Date of Award


Degree Type


Degree Name

Master of Nursing


Faculty of Health and Human Sciences

First Advisor

Associate Professor Anne McMurray


One of the major contributions that midwives can make to the comfort and well-being of child-bearing women is the skilful care of the perineum during delivery. This study investigated the short and long-term effects of perineal trauma in order to provide a basis for decision-making in the midwives' perineal management at delivery and client self-care. Specifically, the study examined the relationship between the extent of perineal trauma and the intensity and duration of perineal pain during the first three months following a vaginal birth; and compared discomfort among mothers whose perineal trauma was the result of an episiotomy, perineal, vaginal or labial lacerations, or who delivered with an intact perineum.

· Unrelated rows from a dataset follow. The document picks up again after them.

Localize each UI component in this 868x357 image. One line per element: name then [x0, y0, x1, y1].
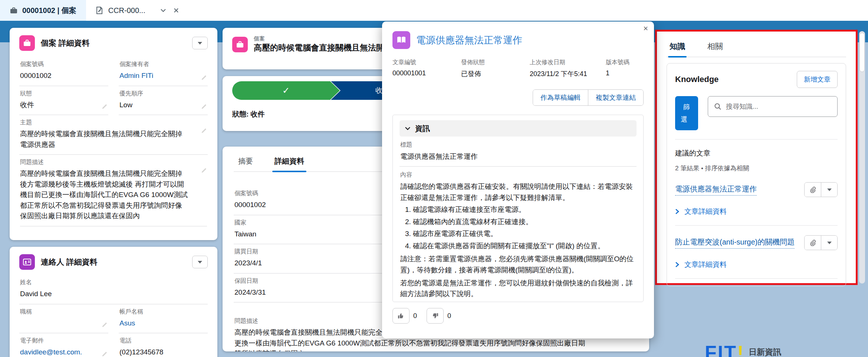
- divider: [675, 278, 838, 279]
- tab-controls: [155, 0, 184, 21]
- knowledge-article-modal: × 電源供應器無法正常運作 文章編號 000001001 發佈狀態 已發佈 上次…: [382, 22, 654, 338]
- edit-pencil-icon[interactable]: [201, 167, 207, 173]
- filter-button[interactable]: 篩選: [675, 96, 698, 130]
- tab-related[interactable]: 相關: [707, 38, 724, 57]
- copy-article-link-button[interactable]: 複製文章連結: [588, 90, 643, 105]
- edit-pencil-icon[interactable]: [102, 104, 108, 109]
- field-contact-name: 姓名 David Lee: [19, 275, 208, 304]
- article-details-toggle[interactable]: 文章詳細資料: [675, 207, 838, 216]
- tab-details[interactable]: 詳細資料: [272, 153, 306, 171]
- check-icon: ✓: [282, 85, 290, 96]
- close-tab-icon[interactable]: [174, 8, 179, 13]
- article-link[interactable]: 防止電壓突波(anti-surge)的關機問題: [675, 237, 795, 249]
- thumbs-down-button[interactable]: [427, 308, 444, 324]
- tab-summary[interactable]: 摘要: [236, 153, 255, 171]
- article-meta-row: 文章編號 000001001 發佈狀態 已發佈 上次修改日期 2023/11/2…: [392, 59, 644, 78]
- results-count-line: 2 筆結果 • 排序依據為相關: [675, 164, 838, 173]
- contact-card-actions-button[interactable]: [192, 256, 208, 268]
- article-link[interactable]: 電源供應器無法正常運作: [675, 184, 757, 196]
- article-details-toggle[interactable]: 文章詳細資料: [675, 260, 838, 269]
- edit-pencil-icon[interactable]: [201, 128, 207, 134]
- article-content-box: 資訊 標題 電源供應器無法正常運作 內容 請確認您的電源供應器有正確安裝。有關說…: [392, 115, 644, 302]
- paperclip-icon: [809, 239, 816, 246]
- chevron-down-icon: [405, 127, 411, 130]
- field-contact-account: 帳戶名稱 Asus: [119, 304, 208, 334]
- divider: [675, 139, 838, 140]
- meta-article-number: 文章編號 000001001: [392, 59, 461, 78]
- chevron-right-icon: [675, 262, 679, 268]
- contact-object-icon: [19, 254, 35, 270]
- knowledge-search-input[interactable]: [726, 103, 831, 111]
- sidebar-tabset: 知識 相關: [667, 37, 846, 57]
- vertical-scrollbar[interactable]: [859, 31, 865, 284]
- suggested-articles-title: 建議的文章: [675, 148, 838, 158]
- chevron-down-icon[interactable]: [160, 9, 166, 12]
- troubleshoot-steps: 確認電源線有正確連接至市座電源。 確認機箱內的直流電線材有正確連接。 確認市座電…: [413, 204, 636, 251]
- app-window: 00001002 | 個案 CCR-000... 個案 詳細資料: [0, 0, 868, 357]
- article-more-button[interactable]: [821, 183, 837, 197]
- knowledge-card: Knowledge 新增文章 篩選 建議的文章 2 筆結果 • 排序依據為相關 …: [667, 63, 846, 286]
- workspace-tab-ccr-label: CCR-000...: [108, 6, 145, 15]
- article-action-group: 作為草稿編輯 複製文章連結: [533, 89, 644, 106]
- meta-publish-status: 發佈狀態 已發佈: [461, 59, 530, 78]
- case-object-icon: [232, 37, 248, 52]
- thumbs-up-button[interactable]: [392, 308, 410, 324]
- brand-name: FIT: [705, 342, 737, 357]
- field-case-owner: 個案擁有者 Admin FITi: [119, 57, 208, 86]
- edit-as-draft-button[interactable]: 作為草稿編輯: [533, 90, 588, 105]
- attach-article-button[interactable]: [805, 183, 821, 197]
- modal-close-icon[interactable]: ×: [643, 24, 648, 33]
- case-detail-card: 個案 詳細資料 個案號碼 00001002 個案擁有者 Admin FITi 狀…: [10, 28, 217, 240]
- scrollbar-thumb[interactable]: [859, 33, 865, 72]
- article-actions-group: [804, 235, 838, 250]
- knowledge-heading: Knowledge: [675, 75, 719, 84]
- article-row: 防止電壓突波(anti-surge)的關機問題: [675, 235, 838, 250]
- meta-version: 版本號碼 1: [606, 59, 629, 78]
- account-link[interactable]: Asus: [119, 318, 207, 329]
- case-object-icon: [19, 35, 35, 51]
- case-card-title: 個案 詳細資料: [41, 38, 90, 48]
- workspace-tabbar: 00001002 | 個案 CCR-000...: [0, 0, 868, 21]
- chevron-right-icon: [675, 209, 679, 214]
- knowledge-search-box: [708, 96, 838, 117]
- field-case-number: 個案號碼 00001002: [19, 57, 108, 86]
- field-contact-jobtitle: 職稱: [19, 304, 108, 334]
- field-case-status: 狀態 收件: [19, 86, 108, 115]
- thumbs-up-count: 0: [413, 312, 417, 320]
- workspace-tab-case[interactable]: 00001002 | 個案: [0, 0, 86, 21]
- edit-pencil-icon[interactable]: [102, 322, 108, 328]
- case-owner-link[interactable]: Admin FITi: [119, 71, 207, 81]
- field-contact-phone: 電話 (02)12345678: [119, 333, 208, 357]
- edit-pencil-icon[interactable]: [201, 104, 207, 109]
- path-stage-done[interactable]: ✓: [232, 81, 340, 100]
- article-vote-row: 0 0: [392, 308, 644, 324]
- brand-exclaim: !: [737, 342, 743, 357]
- case-card-actions-button[interactable]: [192, 37, 208, 49]
- email-link[interactable]: davidlee@test.com.: [20, 347, 108, 357]
- divider: [675, 225, 838, 226]
- knowledge-object-icon: [392, 31, 410, 49]
- article-field-content: 內容 請確認您的電源供應器有正確安裝。有關說明請使用以下連結：若電源安裝正確卻還…: [400, 167, 637, 302]
- workspace-tab-case-label: 00001002 | 個案: [22, 6, 76, 16]
- workspace-tab-ccr[interactable]: CCR-000...: [86, 0, 155, 21]
- article-title: 電源供應器無法正常運作: [416, 34, 522, 47]
- tab-knowledge[interactable]: 知識: [669, 38, 686, 57]
- fit-brand-logo: FIT! 日新資訊: [705, 343, 781, 357]
- attach-article-button[interactable]: [805, 236, 821, 250]
- contact-detail-card: 連絡人 詳細資料 姓名 David Lee 職稱 帳戶名稱 Asus 電子郵件 …: [10, 247, 217, 357]
- article-more-button[interactable]: [821, 236, 837, 250]
- knowledge-sidebar-annotated: 知識 相關 Knowledge 新增文章 篩選 建議的文章 2 筆結果 • 排序…: [655, 30, 858, 285]
- brand-text: 日新資訊: [749, 347, 781, 357]
- article-actions-group: [804, 182, 838, 197]
- paperclip-icon: [809, 186, 816, 193]
- info-section-header[interactable]: 資訊: [400, 120, 637, 137]
- new-article-button[interactable]: 新增文章: [797, 71, 838, 88]
- search-icon: [714, 103, 721, 110]
- article-field-title: 標題 電源供應器無法正常運作: [400, 137, 637, 167]
- edit-pencil-icon[interactable]: [201, 75, 207, 81]
- field-contact-email: 電子郵件 davidlee@test.com.: [19, 333, 108, 357]
- meta-last-modified: 上次修改日期 2023/11/2 下午5:41: [530, 59, 606, 78]
- edit-pencil-icon[interactable]: [102, 351, 108, 357]
- field-case-subject: 主題 高壓的時候電腦會直接關機且無法開機只能完全關掉電源供應器: [19, 115, 208, 155]
- thumbs-down-count: 0: [447, 312, 451, 320]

All women, who required perineal repair during a six-month period at a large metropolitan hospital, were surveyed by a series of three structured questionnaires, at three days, six weeks and three months postpartum. One hundred and one women, who delivered over an intact perineum, were selected to serve as a control group. Analysis of variance with Tukey studentized Range (HSD) test using the General Linear Models Program, Wilcoxon matched-pairs signed-ranks test, Kruskal-Wallis chi-square approximation and chi-square analysis were applied to the data, using the SAS program. Results of the analyses demonstrated statistically significant differences between the perineal outcome subgroups. For the women who underwent an episiotomy during delivery, there was a general trend for increased pain and associated healing problems with the perineum. Further, factors found to be significantly associated with increased postpartum perineal pain were epidural analgesia and prior dyspareunia. Infant birthweight was significantly associated with perineal outcome. The results of this study will form the basis for: improving midwives' knowledge and understanding of perineal trauma, giving direction to the evaluation and revision of decision-making and clinical practice skills during delivery, integrating midwives' theory base and practice base, and anticipating associated problems with perineal trauma. The knowledge gained will provide a basis for guiding clients towards the ability to self-manage pain relief, overcome associated problems of perineal trauma, and their adaptation to the motherhood role.